- [PROBLEM] In the records that follow, show each line where the word "belangrijke" is present.

- [RECORD EXCERPTS]
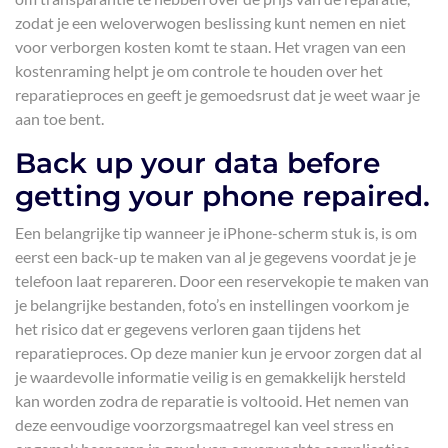
zodat je een weloverwogen beslissing kunt nemen en niet
voor verborgen kosten komt te staan. Het vragen van een
kostenraming helpt je om controle te houden over het
reparatieproces en geeft je gemoedsrust dat je weet waar je
aan toe bent.
Back up your data before
getting your phone repaired.
Een belangrijke tip wanneer je iPhone-scherm stuk is, is om
eerst een back-up te maken van al je gegevens voordat je je
telefoon laat repareren. Door een reservekopie te maken van
je belangrijke bestanden, foto’s en instellingen voorkom je
het risico dat er gegevens verloren gaan tijdens het
reparatieproces. Op deze manier kun je ervoor zorgen dat al
je waardevolle informatie veilig is en gemakkelijk hersteld
kan worden zodra de reparatie is voltooid. Het nemen van
deze eenvoudige voorzorgsmaatregel kan veel stress en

- [REPLY]
Een belangrijke tip wanneer je iPhone-scherm stuk is, is om
je belangrijke bestanden, foto’s en instellingen voorkom je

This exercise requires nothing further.